Sylvain Ripoll (46 ans, sélectionneur des Espoirs tricolores). Le Rennais d’origine, flanqué, entre autres, de l’entraîneur des gardiens Patrick L’Hostis et du préparateur physique Florian Simon (tous deux connus au FC Lorient), a pour mission de se qualifier pour l’Euro 2019. « Après une belle carrière à haut niveau en tant que joueur, il a totalement suivi Christian Gourcuff, car il a vraiment la même conception du foot, analyse Georges Cadiou. Sylvain n’est pas du genre à taper du poing sur la table, c’est quelqu’un de foncièrement gentil.

Et dans ce monde qui n’est pas toujours celui des Bisounours, ça l’a peut-être desservi, dans le sens où il a été débarqué un peu rapidement à Lorient.

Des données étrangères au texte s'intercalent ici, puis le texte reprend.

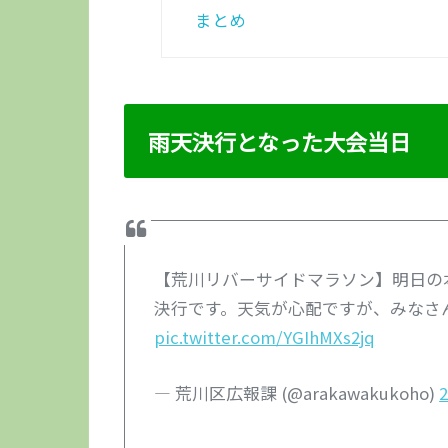
まとめ
雨天決行となった大会当日
【荒川リバーサイドマラソン】明日の
決行です。天気が心配ですが、みなさ
pic.twitter.com/YGIhMXs2jq
— 荒川区広報課 (@arakawakukoho)
2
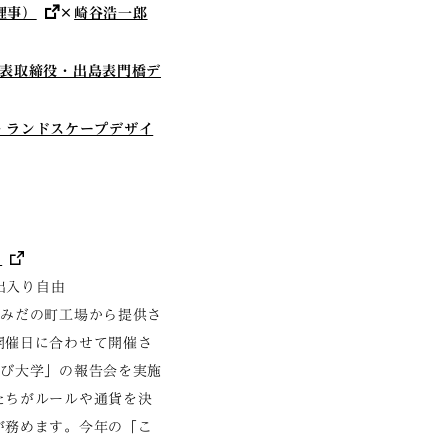
理事）
×
崎谷浩一郎
代表取締役・出島表門橋デ
・ランドスケープデザイ
ー
出入り自由
すみだの町工場から提供さ
開催日に合わせて開催さ
そび大学」の報告会を実施
たちがルールや通貨を決
が務めます。今年の「こ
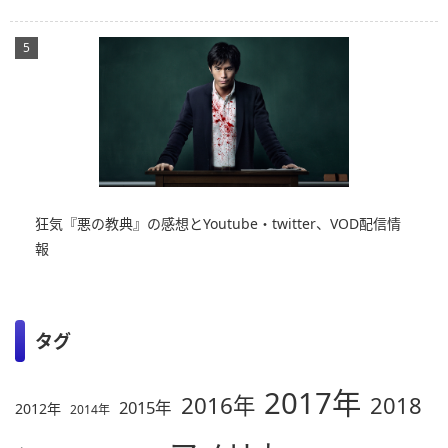
狂気『悪の教典』の感想とYoutube・twitter、VOD配信情
報
タグ
2017年
2016年
2018
2015年
2012年
2014年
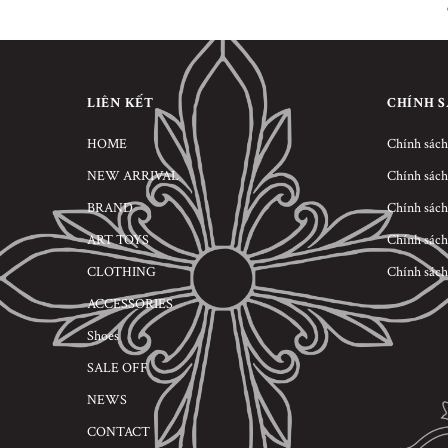
LIÊN KẾT
CHÍNH 
HOME
Chính sách
NEW ARRIVAL
Chính sách
BRAND
Chính sách
ART TOYS
Chính sách
CLOTHING
Chính sách
ACCESSORIES
Shoes
SALE OFF
NEWS
CONTACT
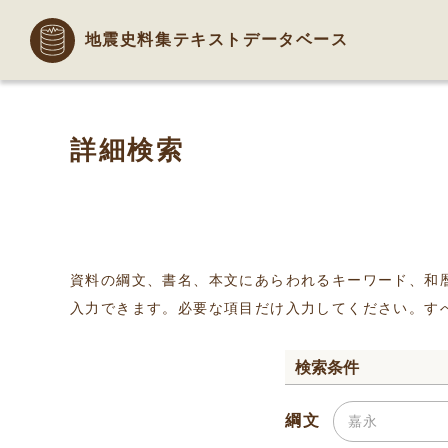
地震史料集テキストデータベース
詳細検索
資料の綱文、書名、本文にあらわれるキーワード、和
入力できます。必要な項目だけ入力してください。す
検索条件
綱文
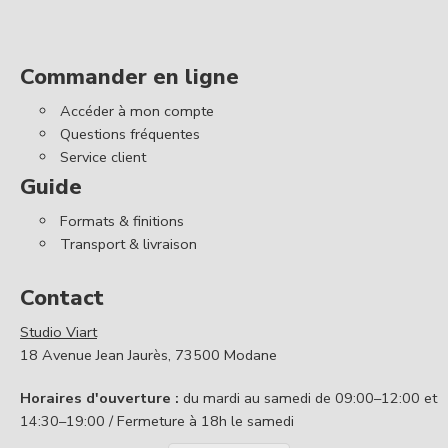
Commander en ligne
Accéder à mon compte
Questions fréquentes
Service client
Guide
Formats & finitions
Transport & livraison
Contact
Studio Viart
18 Avenue Jean Jaurès, 73500 Modane
Horaires d'ouverture :
du mardi au samedi de 09:00–12:00 et
14:30–19:00 / Fermeture à 18h le samedi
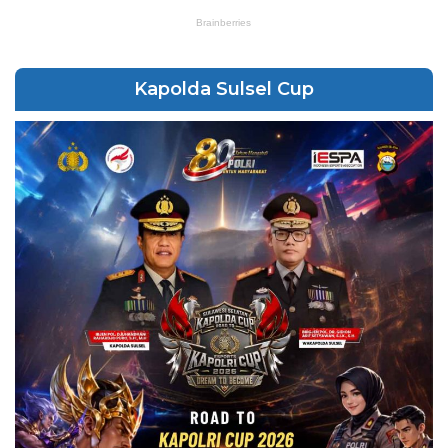
Kapolda Sulsel Cup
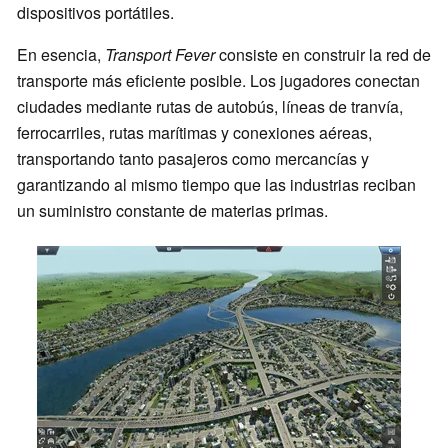
dispositivos portátiles.
En esencia,
Transport Fever
consiste en construir la red de
transporte más eficiente posible. Los jugadores conectan
ciudades mediante rutas de autobús, líneas de tranvía,
ferrocarriles, rutas marítimas y conexiones aéreas,
transportando tanto pasajeros como mercancías y
garantizando al mismo tiempo que las industrias reciban
un suministro constante de materias primas.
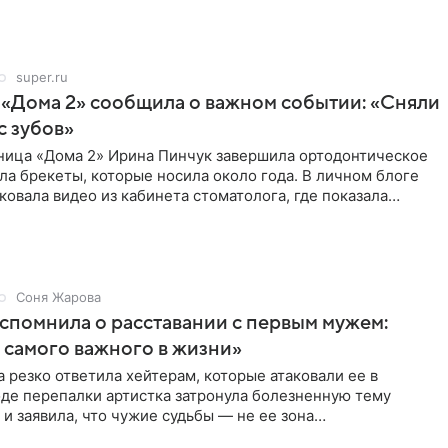
super.ru
 «Дома 2» сообщила о важном событии: «Сняли
с зубов»
ница «Дома 2» Ирина Пинчук завершила ортодонтическое
ла брекеты, которые носила около года. В личном блоге
ковала видео из кабинета стоматолога, где показала
ия
Соня Жарова
спомнила о расставании с первым мужем:
самого важного в жизни»
 резко ответила хейтерам, которые атаковали ее в
оде перепалки артистка затронула болезненную тему
 и заявила, что чужие судьбы — не ее зона
ти. От Валентина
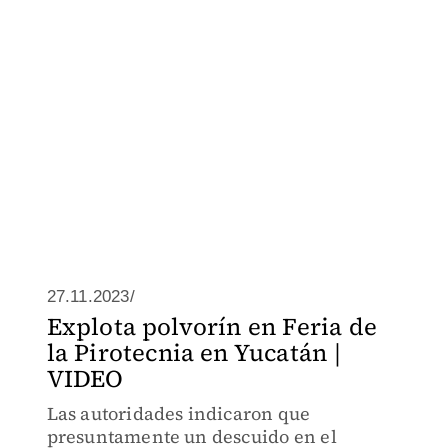
27.11.2023/
Explota polvorín en Feria de
la Pirotecnia en Yucatán |
VIDEO
Las autoridades indicaron que
presuntamente un descuido en el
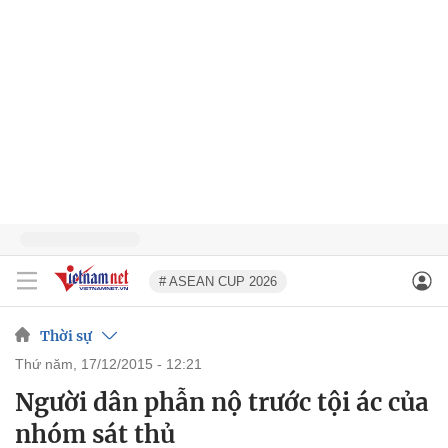
# ASEAN CUP 2026
Thời sự
thứ năm, 17/12/2015 - 12:21
Người dân phẫn nộ trước tội ác của
nhóm sát thủ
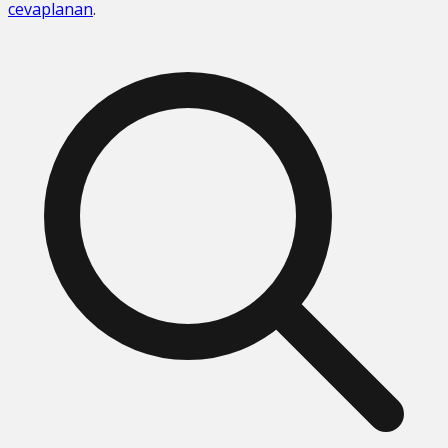
cevaplanan
.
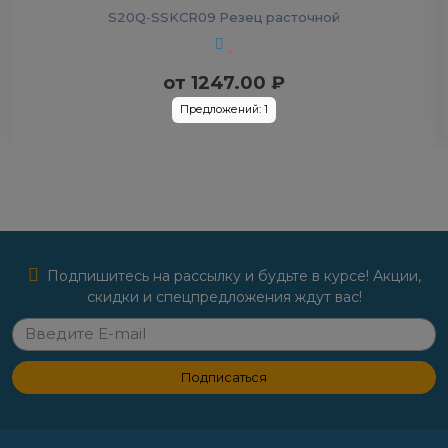
S20Q-SSKCR09 Резец расточной
от
1247.00
₽
Предложений: 1
Подпишитесь на рассылку и будьте в курсе! Акции,
скидки и спецпредложения ждут вас!
Подписаться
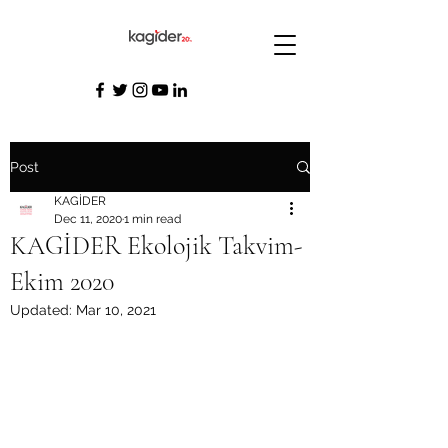
Post
KAGİDER
Dec 11, 2020
1 min read
KAGİDER Ekolojik Takvim-
Ekim 2020
Updated:
Mar 10, 2021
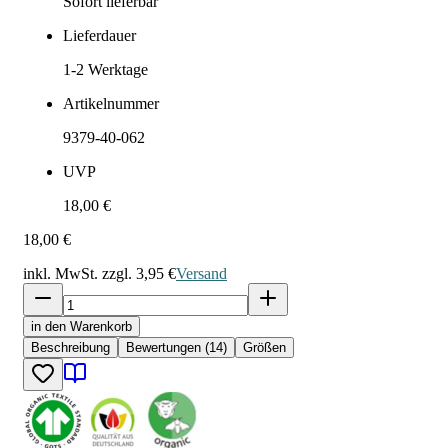
Sofort lieferbar
Lieferdauer
1-2
Werktage
Artikelnummer
9379-40-062
UVP
18,00 €
18,00 €
inkl. MwSt. zzgl.
3,95 €
Versand
in den Warenkorb
Beschreibung
Bewertungen (14)
Größen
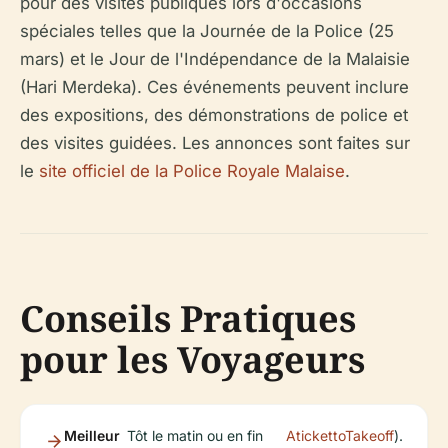
pour des visites publiques lors d'occasions
spéciales telles que la Journée de la Police (25
mars) et le Jour de l'Indépendance de la Malaisie
(Hari Merdeka). Ces événements peuvent inclure
des expositions, des démonstrations de police et
des visites guidées. Les annonces sont faites sur
le
site officiel de la Police Royale Malaise
.
Conseils Pratiques
pour les Voyageurs
Meilleur
Tôt le matin ou en fin
AtickettoTakeoff
).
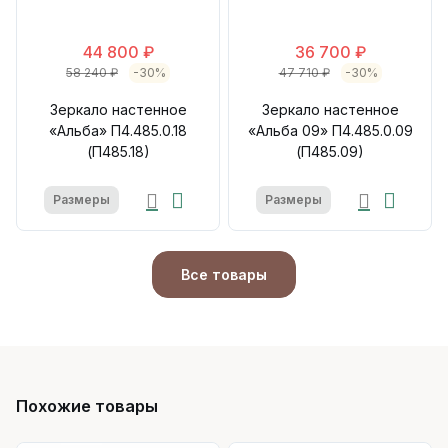
44 800 ₽
36 700 ₽
58 240 ₽
-30%
47 710 ₽
-30%
Зеркало настенное
Зеркало настенное
«Альба» П4.485.0.18
«Альба 09» П4.485.0.09
(П485.18)
(П485.09)
Размеры
Размеры
Все товары
Похожие товары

Comme entraîneur, il rêve sans doute d’un grand club - ce qui me paraît normal, mais son côté humaniste (en relation avec Christian) peut mieux s’adapter au poste qu’il occupe aujourd’hui. Même si ça reste un rôle de compétiteur, et, d’ailleurs, j’ai cru voir pour l’instant que ce n’était pas trop mal. »

Lionel Rouxel (47 ans, sélectionneur des U18 bleu-blanc-rouge). L’ex-compagnon d’attaque de Stéphane Guivarc’h, originaire de Dinan, se trouve actuellement en Inde pour la Coupe du monde U17. « C’est moi qui l’ai fait venir à Guingamp quand il avait 17 ans, rappelle Yvon Schmitt. N’ayant pas fait de centre de formation, Lionel est parti de loin pour devenir un joueur et un buteur de Ligue 1, et, très rapidement, un éducateur. Il adore le foot, le jeu, et niveau boulot, je peux vous assurer que c’est un gros travailleur.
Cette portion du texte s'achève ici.